São necessárias políticas amigas do crescimento

Os ministros das Finanças e banqueiros centrais do G20 alegam que estão a usar a “flexibilidade da política orçamental” no sentido de uma política fiscal e de gasto público “mais amiga do crescimento”, incluindo dar prioridade a investimentos de alta qualidade, assegurando, no entanto, a sustentabilidade da dívida. Comprometem-se a realizar consultas em matéria cambial, pretendem evitar desvalorizações competitivas e afirmam, uma vez mais, rejeitar o protecionismo.

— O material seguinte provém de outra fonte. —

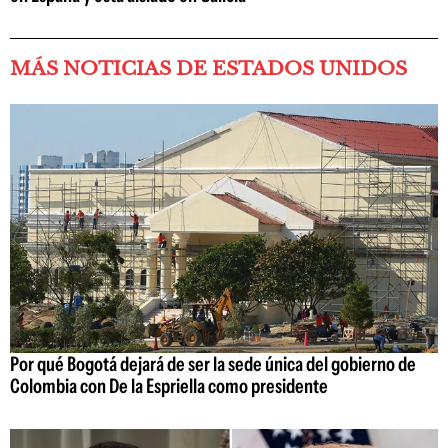
MÁS NOTICIAS DE ESTADOS UNIDOS
Por qué Bogotá dejará de ser la sede única del gobierno de
Colombia con De la Espriella como presidente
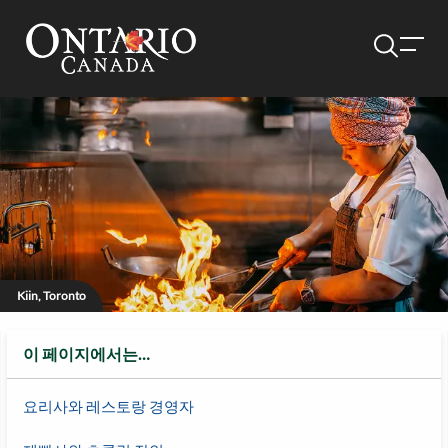
Kiin, Toronto
이 페이지에서는…
요리사와 레스토랑 경영자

O Fundo Monetário Internacional (FMI) e o Banco Mundial participam nestes encontros. Dois dias antes do início da reunião de Chengdu, os técnicos do FMI avançaram com um documento preparatório onde chamavam a atenção, logo no início, para o facto de que em alguns contextos “a política monetária está a ficar sobrecarregada” e que “uma coordenação política interna pode ajudar a tornar mais eficaz o apoio macroeconómico”. Nas economias desenvolvidas, o FMI insistia no que tem sugerido repetidamente: direcionar o gasto público para o investimento em infraestruturas, nomeando como destinatários da recomendação a Alemanha, Austrália, Canadá e Estados Unidos. Na atualização das previsões do “World Economic Outlook”, divulgada na semana que findou, o FMI apelava que as economias credoras (com posições líquidas de investimento internacional positivas) participassem ativamente na correção dos desequilíbrios globais. Entre as maiores em PIB, Alemanha, Arábia Saudita, Holanda, Japão, Suíça e Taiwan.

Na conferência de imprensa realizada após a reunião do Banco Central Europeu de quinta-feira passada, o seu presidente, Mario Draghi, alertou para a “sobrecarga” da política monetária e que “outras políticas têm de contribuir mais decisivamente”.

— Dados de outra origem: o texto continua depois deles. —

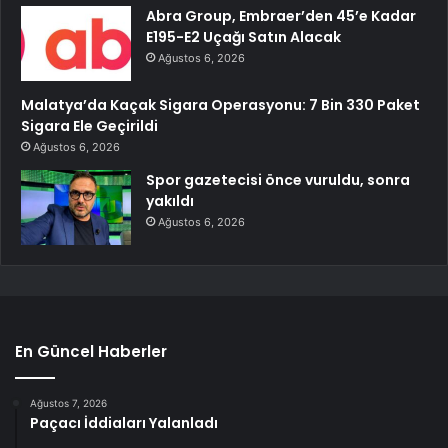
Abra Group, Embraer’den 45’e Kadar
E195-E2 Uçağı Satın Alacak
Ağustos 6, 2026
Malatya’da Kaçak Sigara Operasyonu: 7 Bin 330 Paket
Sigara Ele Geçirildi
Ağustos 6, 2026
Spor gazetecisi önce vuruldu, sonra
yakıldı
Ağustos 6, 2026
En Güncel Haberler
Ağustos 7, 2026
Paçacı İddiaları Yalanladı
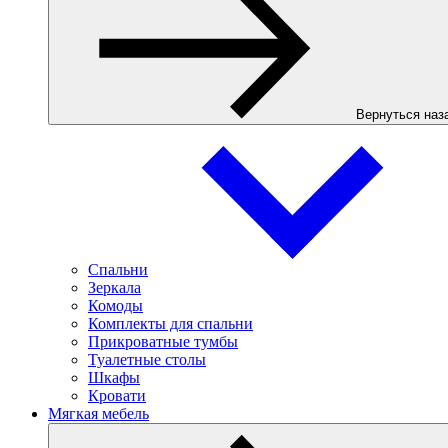
Вернуться наз
Спальни
Зеркала
Комоды
Комплекты для спальни
Прикроватные тумбы
Туалетные столы
Шкафы
Кровати
Мягкая мебель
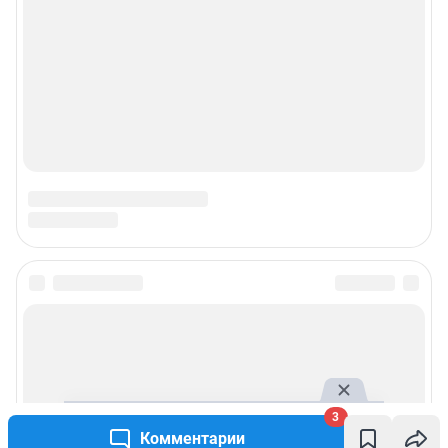
3
Комментарии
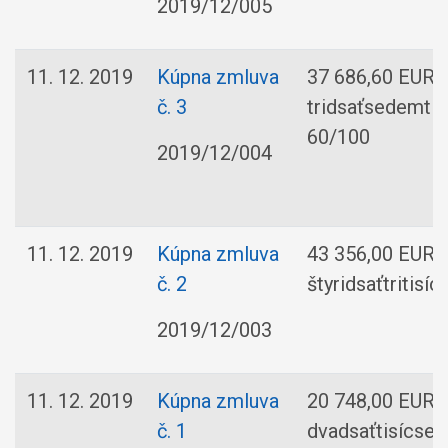
2019/12/005
11. 12. 2019
Kúpna zmluva
37 686,60 EUR
č. 3
tridsaťsedemti
60/100
2019/12/004
11. 12. 2019
Kúpna zmluva
43 356,00 EUR
č. 2
štyridsaťtritisí
2019/12/003
11. 12. 2019
Kúpna zmluva
20 748,00 EUR
č. 1
dvadsaťtisícse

Risco na indústria siderúrgica

O G20 alertou para "a capacidade excedentária na indústria siderúrgica e em outras indústrias" reconhecendo-a como "um problema global que requer respostas coletivas". Chama a atenção que a política de subsídios a esses sectores com sobrecapacidade pode causar distorsões de mercado e contribuir para o agravamento do problema.

A reunião em Chengdu espera, por isso, que as economias com indústrias siderúrgicas participem na reunião organizada pela OCDE a 8 e 9 de setembro destinada a avaliar a possibilidade de criação de um Fórum Global. Um fórum que sirva de "plataforma cooperativa" de diálogo e de partilha de informação.